Step 4: Build human-in-the-loop checkpoints

When a model gets pulled mid-task, the worst outcome isn’t “it stops working” — it’s “it produces garbage and you don’t notice.” Different models have different failure modes. One might hallucinate citations. Another might return slightly different JSON structures. A third might be more verbose than expected.

For any workflow that runs unattended — automated client follow-ups, content generation, data processing — add a checkpoint where a human reviews output before it goes live. This doesn’t have to be slow. A simple Slack notification with the output preview, and a “approve / reject” button, takes 30 seconds and catches problems that model swaps introduce.

I use this for my blog publishing pipeline. The AI drafts, I review, then it publishes. If the underlying model changes — which it has, twice this year — I catch any quality shifts before they hit the public. Without that checkpoint, I’d have published some truly weird articles.

Step 5: Monitor and set alerts

Most people find out their AI model is down when their automation fails silently. Don’t be most people.

Set up basic monitoring: a simple cron job or Zapier/Make workflow that sends a test prompt to each of your providers every hour. If the response time spikes, the format changes, or the provider returns an error, you get an alert. This gives you a heads-up before your actual workflows are affected.

I use a Make.com scenario that sends “respond with OK” to OpenAI, Anthropic, and Google every 60 minutes. If any of them don’t respond within 30 seconds, I get a Telegram message. It’s taken me maybe 20 minutes to set up and it’s saved me twice — once when OpenAI had a regional outage, and once when I would have discovered the Mythos pull hours late.

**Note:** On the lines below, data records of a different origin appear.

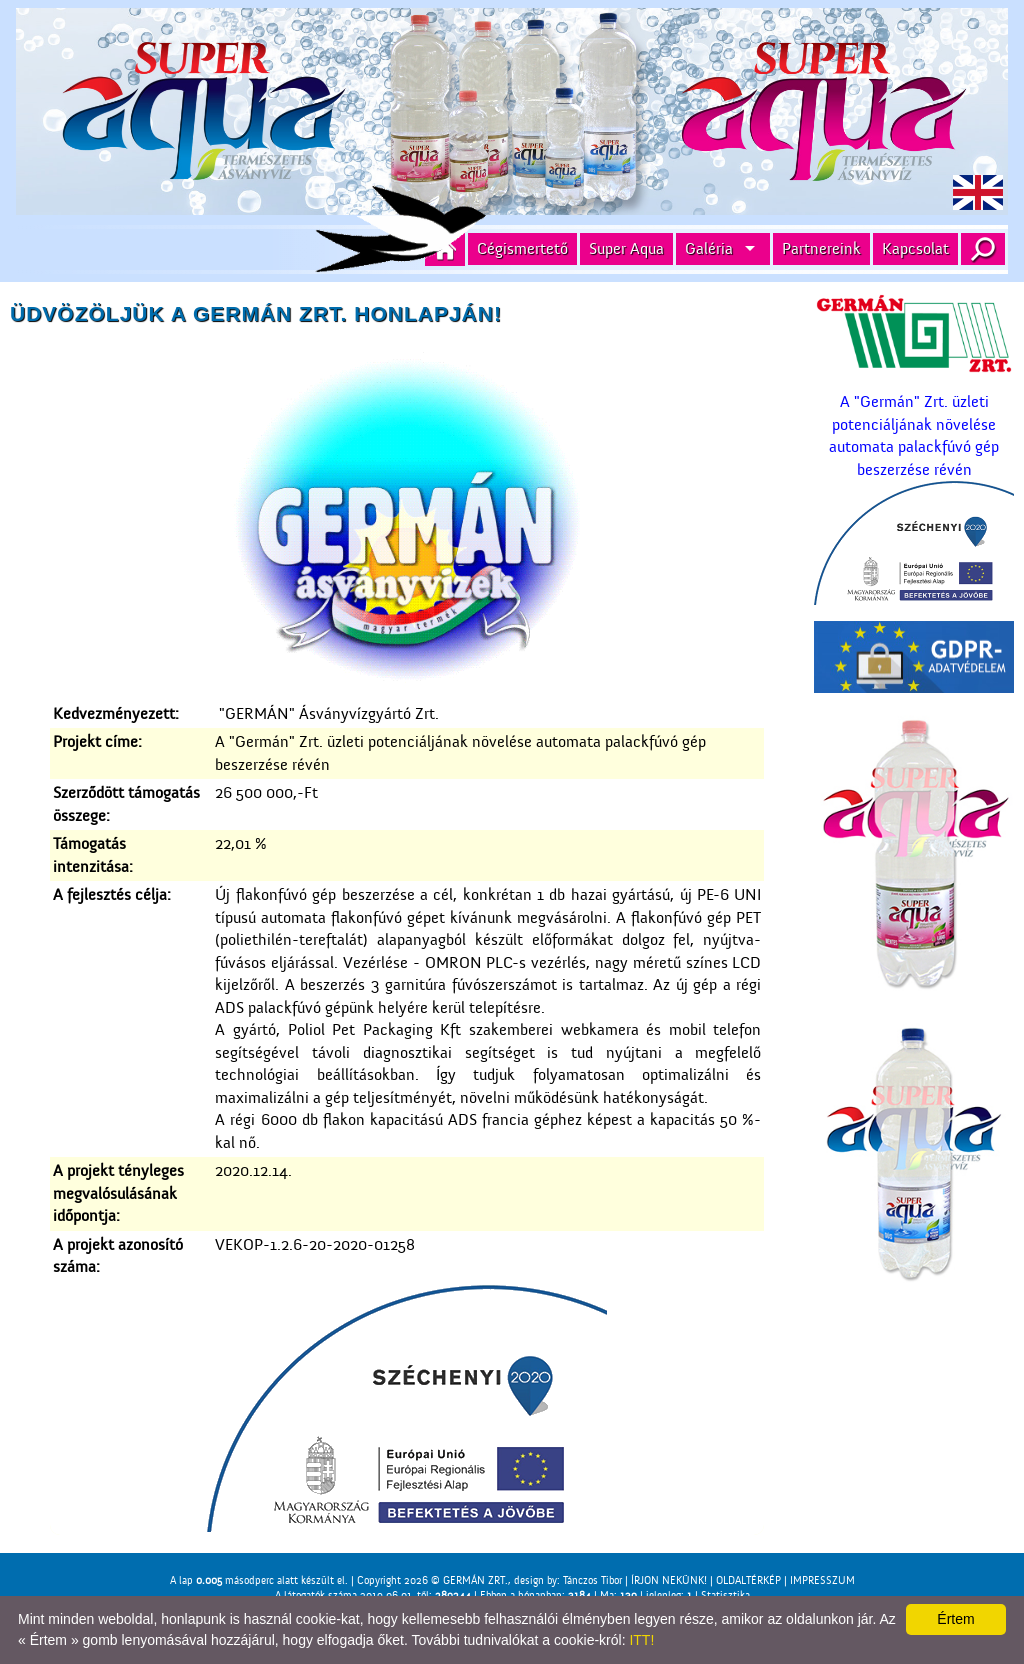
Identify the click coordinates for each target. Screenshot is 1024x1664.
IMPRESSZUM (822, 1580)
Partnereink (821, 249)
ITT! (641, 1640)
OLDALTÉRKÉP (748, 1580)
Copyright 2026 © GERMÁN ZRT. (432, 1580)
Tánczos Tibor (592, 1580)
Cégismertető (522, 249)
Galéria (709, 249)
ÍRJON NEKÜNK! (669, 1580)
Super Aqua (626, 249)
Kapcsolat (915, 249)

What this costs in time and money

Let me be honest about the overhead. Building this resilience took me about two days spread across a week. Most of that was testing prompts across models and setting up the router. The ongoing cost is near-zero — I pay for the API calls I make regardless, and the monitoring uses negligible tokens.

The cost of not building it? When my model got pulled mid-project, I lost half a day figuring out a manual workaround. If I’d had the router in place, the switch would have been automatic. Half a day of my time is worth more than two days of setup spread across a calm week.

This is the same logic behind backups and browser privacy tools. You set them up when things are calm so they’re ready when things aren’t. The AI regulatory environment is only going to get more complex. The models you depend on today might be restricted tomorrow. Building resilience now means you’re the person who keeps working while everyone else is scrambling.

What we still don’t know

The government approval process has no published timeline, no clear criteria, and no appeal mechanism. It’s possible this gets resolved in months with a sensible framework. It’s also possible it gets worse — more models, longer reviews, stricter controls. I don’t know which way it goes. Nobody does.

What I do know: building a model-agnostic stack was the best decision I’ve made for my business this year. Not because the sky is falling — but because the ground is definitely shifting, and I’d rather be standing on something that moves with it.

Start with the router. Everything else follows.

This post is for educational purposes. AI regulations change frequently — check current rules for your jurisdiction.